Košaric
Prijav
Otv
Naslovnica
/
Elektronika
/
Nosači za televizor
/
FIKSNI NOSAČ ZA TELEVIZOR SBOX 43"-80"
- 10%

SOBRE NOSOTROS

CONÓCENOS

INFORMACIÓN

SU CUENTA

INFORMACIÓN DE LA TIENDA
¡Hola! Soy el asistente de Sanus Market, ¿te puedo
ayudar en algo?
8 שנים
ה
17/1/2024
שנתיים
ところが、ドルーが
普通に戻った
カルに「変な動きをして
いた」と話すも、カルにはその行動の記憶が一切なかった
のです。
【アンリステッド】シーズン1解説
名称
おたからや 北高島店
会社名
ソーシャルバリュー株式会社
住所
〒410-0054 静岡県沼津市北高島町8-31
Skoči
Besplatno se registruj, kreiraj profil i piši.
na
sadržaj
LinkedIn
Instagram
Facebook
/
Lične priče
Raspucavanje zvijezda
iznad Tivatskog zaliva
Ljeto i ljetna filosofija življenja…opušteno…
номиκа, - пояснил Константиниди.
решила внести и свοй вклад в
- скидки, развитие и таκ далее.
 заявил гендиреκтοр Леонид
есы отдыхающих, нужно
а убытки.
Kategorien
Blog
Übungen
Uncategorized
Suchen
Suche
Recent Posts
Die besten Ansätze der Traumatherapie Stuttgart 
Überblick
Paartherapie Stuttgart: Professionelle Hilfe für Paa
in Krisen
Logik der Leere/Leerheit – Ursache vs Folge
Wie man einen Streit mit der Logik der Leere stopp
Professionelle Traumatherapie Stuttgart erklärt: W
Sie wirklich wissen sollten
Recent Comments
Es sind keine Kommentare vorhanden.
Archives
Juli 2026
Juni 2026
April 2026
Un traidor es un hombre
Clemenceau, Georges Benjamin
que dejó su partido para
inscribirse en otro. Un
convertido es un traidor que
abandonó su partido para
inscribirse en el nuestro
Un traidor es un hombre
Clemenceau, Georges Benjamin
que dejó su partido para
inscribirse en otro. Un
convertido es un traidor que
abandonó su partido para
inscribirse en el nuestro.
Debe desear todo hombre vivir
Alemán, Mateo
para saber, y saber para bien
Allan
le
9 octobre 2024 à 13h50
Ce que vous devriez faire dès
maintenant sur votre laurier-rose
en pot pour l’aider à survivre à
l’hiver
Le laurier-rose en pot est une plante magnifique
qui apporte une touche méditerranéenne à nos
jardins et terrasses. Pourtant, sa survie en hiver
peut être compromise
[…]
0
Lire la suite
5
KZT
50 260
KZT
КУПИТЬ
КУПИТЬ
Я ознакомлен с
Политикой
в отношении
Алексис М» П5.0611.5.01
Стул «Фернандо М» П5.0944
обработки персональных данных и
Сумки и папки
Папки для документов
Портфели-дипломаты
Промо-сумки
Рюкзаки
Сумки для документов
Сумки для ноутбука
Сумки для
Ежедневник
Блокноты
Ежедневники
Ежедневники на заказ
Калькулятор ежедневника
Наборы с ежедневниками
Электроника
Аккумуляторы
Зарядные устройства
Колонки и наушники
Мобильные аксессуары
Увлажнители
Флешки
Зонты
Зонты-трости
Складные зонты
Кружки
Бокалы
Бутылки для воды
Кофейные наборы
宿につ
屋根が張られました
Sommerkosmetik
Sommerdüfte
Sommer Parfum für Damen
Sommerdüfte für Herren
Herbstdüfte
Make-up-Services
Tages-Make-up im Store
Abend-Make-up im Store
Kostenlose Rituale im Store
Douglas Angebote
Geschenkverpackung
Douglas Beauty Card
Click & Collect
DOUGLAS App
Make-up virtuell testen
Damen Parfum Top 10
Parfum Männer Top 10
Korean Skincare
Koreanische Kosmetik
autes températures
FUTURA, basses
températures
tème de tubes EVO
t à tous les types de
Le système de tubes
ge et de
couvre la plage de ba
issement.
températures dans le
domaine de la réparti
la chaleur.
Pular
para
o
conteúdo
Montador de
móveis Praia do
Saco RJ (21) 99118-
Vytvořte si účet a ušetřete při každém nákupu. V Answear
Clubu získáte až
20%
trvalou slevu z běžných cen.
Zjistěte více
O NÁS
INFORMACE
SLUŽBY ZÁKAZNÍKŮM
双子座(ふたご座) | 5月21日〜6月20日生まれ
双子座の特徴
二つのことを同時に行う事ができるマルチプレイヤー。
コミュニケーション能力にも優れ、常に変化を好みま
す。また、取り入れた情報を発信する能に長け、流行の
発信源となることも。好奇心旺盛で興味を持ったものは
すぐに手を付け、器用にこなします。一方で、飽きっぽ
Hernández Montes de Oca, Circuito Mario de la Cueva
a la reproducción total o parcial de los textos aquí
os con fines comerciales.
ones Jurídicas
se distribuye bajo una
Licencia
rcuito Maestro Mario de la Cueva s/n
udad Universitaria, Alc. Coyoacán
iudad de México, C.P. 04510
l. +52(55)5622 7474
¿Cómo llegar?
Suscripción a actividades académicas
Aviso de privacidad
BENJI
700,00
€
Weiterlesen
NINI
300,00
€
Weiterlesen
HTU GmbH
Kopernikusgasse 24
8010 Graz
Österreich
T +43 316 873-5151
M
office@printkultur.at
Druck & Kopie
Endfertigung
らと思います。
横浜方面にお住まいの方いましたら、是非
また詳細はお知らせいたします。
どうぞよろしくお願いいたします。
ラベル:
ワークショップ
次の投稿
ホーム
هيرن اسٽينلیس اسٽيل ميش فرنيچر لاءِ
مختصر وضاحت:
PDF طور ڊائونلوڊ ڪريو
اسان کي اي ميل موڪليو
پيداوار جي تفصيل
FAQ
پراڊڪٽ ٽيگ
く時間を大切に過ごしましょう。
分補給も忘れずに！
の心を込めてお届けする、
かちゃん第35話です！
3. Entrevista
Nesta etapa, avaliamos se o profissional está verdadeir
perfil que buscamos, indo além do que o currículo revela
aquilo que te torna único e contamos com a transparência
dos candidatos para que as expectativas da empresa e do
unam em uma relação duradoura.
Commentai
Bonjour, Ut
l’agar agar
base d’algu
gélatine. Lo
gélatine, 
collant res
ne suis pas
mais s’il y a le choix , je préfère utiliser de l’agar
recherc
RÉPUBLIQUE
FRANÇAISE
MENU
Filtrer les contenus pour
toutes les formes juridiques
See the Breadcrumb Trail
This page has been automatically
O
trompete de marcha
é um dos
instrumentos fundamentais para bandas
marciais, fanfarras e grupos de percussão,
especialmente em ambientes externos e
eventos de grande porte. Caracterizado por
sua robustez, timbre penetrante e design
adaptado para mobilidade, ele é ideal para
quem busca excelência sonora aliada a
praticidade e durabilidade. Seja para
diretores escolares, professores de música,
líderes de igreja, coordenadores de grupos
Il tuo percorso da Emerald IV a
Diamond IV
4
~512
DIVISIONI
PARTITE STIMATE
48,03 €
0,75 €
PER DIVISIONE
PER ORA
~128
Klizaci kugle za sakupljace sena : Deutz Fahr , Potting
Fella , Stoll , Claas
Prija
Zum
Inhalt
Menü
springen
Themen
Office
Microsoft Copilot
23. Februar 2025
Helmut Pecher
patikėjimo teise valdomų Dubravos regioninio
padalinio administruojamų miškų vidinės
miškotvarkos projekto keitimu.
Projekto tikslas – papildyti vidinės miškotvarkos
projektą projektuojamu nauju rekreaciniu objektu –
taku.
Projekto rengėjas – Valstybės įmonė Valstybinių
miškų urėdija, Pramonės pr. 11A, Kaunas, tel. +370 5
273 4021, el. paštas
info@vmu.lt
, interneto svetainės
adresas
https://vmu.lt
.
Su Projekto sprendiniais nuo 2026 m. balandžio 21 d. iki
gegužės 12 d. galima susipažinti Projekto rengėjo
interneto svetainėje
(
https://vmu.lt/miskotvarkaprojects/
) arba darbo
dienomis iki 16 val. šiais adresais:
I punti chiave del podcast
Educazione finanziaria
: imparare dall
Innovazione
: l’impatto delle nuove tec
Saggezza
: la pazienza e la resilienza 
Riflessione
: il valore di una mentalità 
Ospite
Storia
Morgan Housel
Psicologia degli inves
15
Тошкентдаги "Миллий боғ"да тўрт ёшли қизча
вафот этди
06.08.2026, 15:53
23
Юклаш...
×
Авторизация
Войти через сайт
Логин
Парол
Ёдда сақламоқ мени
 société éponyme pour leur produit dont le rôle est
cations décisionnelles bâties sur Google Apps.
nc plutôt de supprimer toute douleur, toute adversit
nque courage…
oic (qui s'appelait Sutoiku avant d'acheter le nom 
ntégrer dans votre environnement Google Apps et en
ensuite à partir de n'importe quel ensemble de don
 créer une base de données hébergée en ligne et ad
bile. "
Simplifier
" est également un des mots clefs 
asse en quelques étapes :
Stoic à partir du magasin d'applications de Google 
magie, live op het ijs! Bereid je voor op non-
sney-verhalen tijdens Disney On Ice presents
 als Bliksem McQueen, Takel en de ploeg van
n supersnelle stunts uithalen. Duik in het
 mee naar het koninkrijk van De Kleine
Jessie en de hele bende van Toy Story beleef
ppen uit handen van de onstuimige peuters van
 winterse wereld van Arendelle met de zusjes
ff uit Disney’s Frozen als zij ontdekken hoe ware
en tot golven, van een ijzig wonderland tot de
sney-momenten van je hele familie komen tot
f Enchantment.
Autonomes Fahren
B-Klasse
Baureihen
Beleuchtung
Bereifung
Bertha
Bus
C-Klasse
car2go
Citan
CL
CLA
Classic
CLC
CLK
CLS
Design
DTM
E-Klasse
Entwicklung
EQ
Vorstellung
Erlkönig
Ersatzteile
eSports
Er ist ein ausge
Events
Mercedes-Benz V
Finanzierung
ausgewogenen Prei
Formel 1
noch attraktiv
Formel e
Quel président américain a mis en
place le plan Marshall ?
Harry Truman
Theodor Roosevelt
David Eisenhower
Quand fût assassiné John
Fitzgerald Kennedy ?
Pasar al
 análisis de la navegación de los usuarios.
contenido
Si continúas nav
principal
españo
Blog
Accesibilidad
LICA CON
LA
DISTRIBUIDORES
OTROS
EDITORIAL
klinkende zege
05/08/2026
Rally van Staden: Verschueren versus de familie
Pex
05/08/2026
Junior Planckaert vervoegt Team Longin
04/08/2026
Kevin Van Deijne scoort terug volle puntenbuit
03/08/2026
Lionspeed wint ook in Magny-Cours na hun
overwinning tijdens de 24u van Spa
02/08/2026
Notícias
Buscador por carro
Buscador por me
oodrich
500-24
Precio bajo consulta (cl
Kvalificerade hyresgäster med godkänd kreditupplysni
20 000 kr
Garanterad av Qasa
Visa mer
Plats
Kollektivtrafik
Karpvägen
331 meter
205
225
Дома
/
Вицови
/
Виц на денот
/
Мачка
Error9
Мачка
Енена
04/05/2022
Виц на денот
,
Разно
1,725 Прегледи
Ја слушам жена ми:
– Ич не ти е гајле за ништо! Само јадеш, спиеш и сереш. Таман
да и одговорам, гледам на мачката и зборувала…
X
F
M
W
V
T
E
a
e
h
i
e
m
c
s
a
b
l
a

◆ **Problem description**
Which lines above include the word "rose"? Pick them out and copy them.

◆ **Solution to the problem**
maintenant sur votre laurier-rose
Le laurier-rose en pot est une plante magnifique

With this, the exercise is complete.